• [TASK]:
Given the listing below, output exactly the line containing "вязанность западной и восточной частей Ямала." and every line after it through the end.

Top of DATA

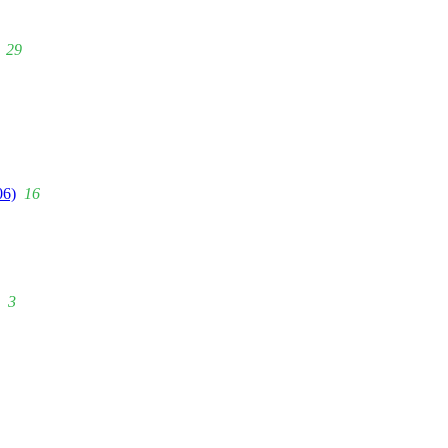
29
06)
16
3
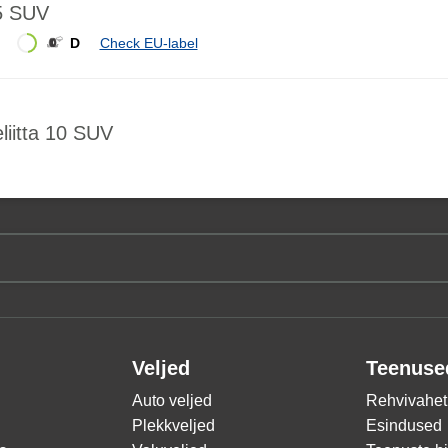
5 SUV
D
Check EU-label
iitta 10 SUV
Veljed
Teenuse
Auto veljed
Rehvivahet
Plekkveljed
Esindused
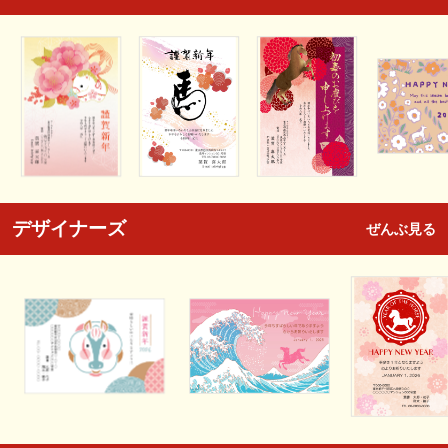
デザイナーズ
ぜんぶ見る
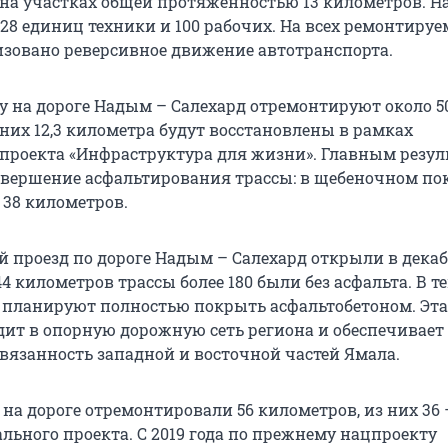
 на участках общей протяженностью 13 километров. На
128 единиц техники и 100 рабочих. На всех ремонтиру
изовано реверсивное движение автотранспорта.
ду на дороге Надым – Салехард отремонтируют около 5
них 12,3 километра будут восстановлены в рамках
проекта «Инфраструктура для жизни». Главным резул
завершение асфальтирования трассы: в щебеночном п
 38 километров.
 проезд по дороге Надым – Салехард открыли в декаб
344 километров трассы более 180 были без асфальта. В 
у планируют полностью покрыть асфальтобетоном. Эта
дит в опорную дорожную сеть региона и обеспечивает
вязанность западной и восточной частей Ямала.
на дороге отремонтировали 56 километров, из них 36 
льного проекта. С 2019 года по прежнему нацпроекту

Bottom of DATA

• [ANSWER TO THIS PROBLEM]:
вязанность западной и восточной частей Ямала.
на дороге отремонтировали 56 километров, из них 36 
льного проекта. С 2019 года по прежнему нацпроекту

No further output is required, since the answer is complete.